As I work on writing comments for my students during our teacher workday, I found a link to Sir Ken Robinson’s TED talk in a shared Google Doc from the English Departments Retreat last week. I had not seen it so with two browsers open, one for comments, and one for soul food, I listened and wrote. How do I best support my students learning? How exactly did they walk into our collective learning environment? What dreams did they leave at home because they do not get to fulfill them during school? Should I even care?
My day started out with an email from a friend who is opening a new school in August. He has worked on this for a few years and while I no longer interact with him due to a possible conflict of interest, I am happy to see him getting closer to realizing a dream of his.

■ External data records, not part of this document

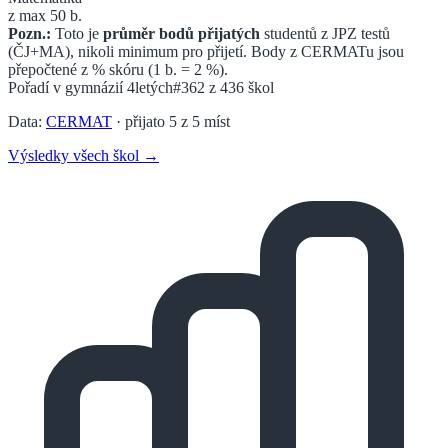
z max 50 b.
Pozn.:
Toto je
průměr bodů přijatých
studentů z JPZ testů
(ČJ+MA), nikoli minimum pro přijetí. Body z CERMATu jsou
přepočtené z % skóru (1 b. = 2 %).
Pořadí v
gymnázií 4letých
#362
z
436
škol
Data:
CERMAT
· přijato
5
z
5
míst
Výsledky všech škol →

I am jealous a bit in that he has gone for his dream. Not that I haven’t as I am doing a job I love with a school that has all of the learning resources needed at the ready. Yet, I feel like something is missing and maybe it is the change that Sir Ken speaks to and that I think Steve is going to try to foster. My own grandchildren are in school now and I see a melting of the dreams that they once shared with me. What can I do better to nurture all of the dreams of the dreamer, myself included?
This is a quote from the talk when he reads a poem W. B Yeats.

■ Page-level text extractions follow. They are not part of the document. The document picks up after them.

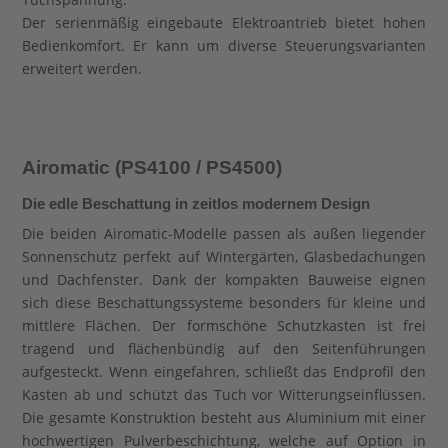
Der serienmäßig eingebaute Elektroantrieb bietet hohen
Bedienkomfort. Er kann um diverse Steuerungsvarianten
erweitert werden.
Airomatic (PS4100 / PS4500)
Die edle Beschattung in zeitlos modernem Design
Die beiden Airomatic-Modelle passen als außen liegender
Sonnenschutz perfekt auf Wintergärten, Glasbedachungen
und Dachfenster. Dank der kompakten Bauweise eignen
sich diese Beschattungssysteme besonders für kleine und
mittlere Flächen. Der formschöne Schutzkasten ist frei
tragend und flächenbündig auf den Seitenführungen
aufgesteckt. Wenn eingefahren, schließt das Endprofil den
Kasten ab und schützt das Tuch vor Witterungseinflüssen.
Die gesamte Konstruktion besteht aus Aluminium mit einer
hochwertigen Pulverbeschichtung, welche auf Option in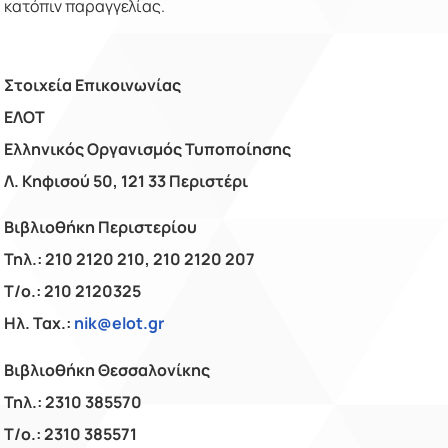
κατόπιν παραγγελίας.
Στοιχεία Επικοινωνίας
ΕΛΟΤ
Ελληνικός Οργανισμός Τυποποίησης
Λ. Κηφισού 50, 121 33 Περιστέρι
Βιβλιοθήκη Περιστερίου
Τηλ.: 210 2120 210, 210 2120 207
Τ/ο.: 210 2120325
Ηλ. Ταχ.:
nik@elot.gr
Βιβλιοθήκη Θεσσαλονίκης
Τηλ.: 2310 385570
Τ/ο.: 2310 385571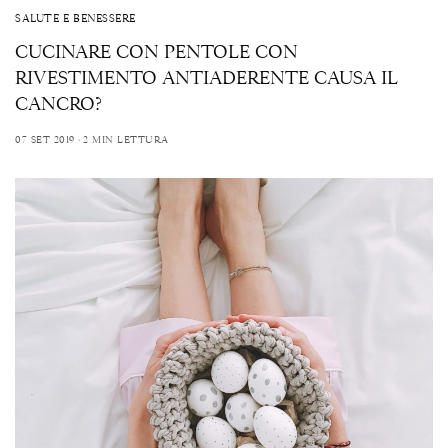
SALUTE E BENESSERE
CUCINARE CON PENTOLE CON
RIVESTIMENTO ANTIADERENTE CAUSA IL
CANCRO?
07 SET 2019
2 MIN LETTURA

I wanted to read you a quick, very short poem from W. B. Yeats, who some of you may know. He wrote this to his love, Maud Gonne, and he was bewailing the fact that he couldn’t really give her what he thought she wanted from him. And he says, “I’ve got something else, but it may not be for you.”

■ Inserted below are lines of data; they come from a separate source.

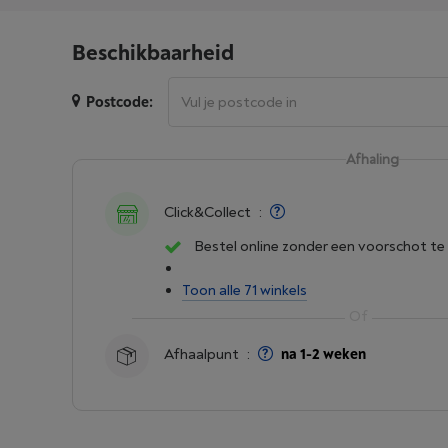
Beschikbaarheid
Postcode:
Afhaling
Click&Collect
:
Bestel online zonder een voorschot te
Toon alle 71 winkels
Afhaalpunt
:
na 1-2 weken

He says this: “Had I the heavens’ embroidered cloths, Enwrought with gold and silver light, The blue and the dim and the dark cloths Of night and light and the half-light, I would spread the cloths under your feet: But I, being poor, have only my dreams; I have spread my dreams under your feet; Tread softly because you tread on my dreams.” And every day, everywhere, our children spread their dreams beneath our feet. And we should tread softly.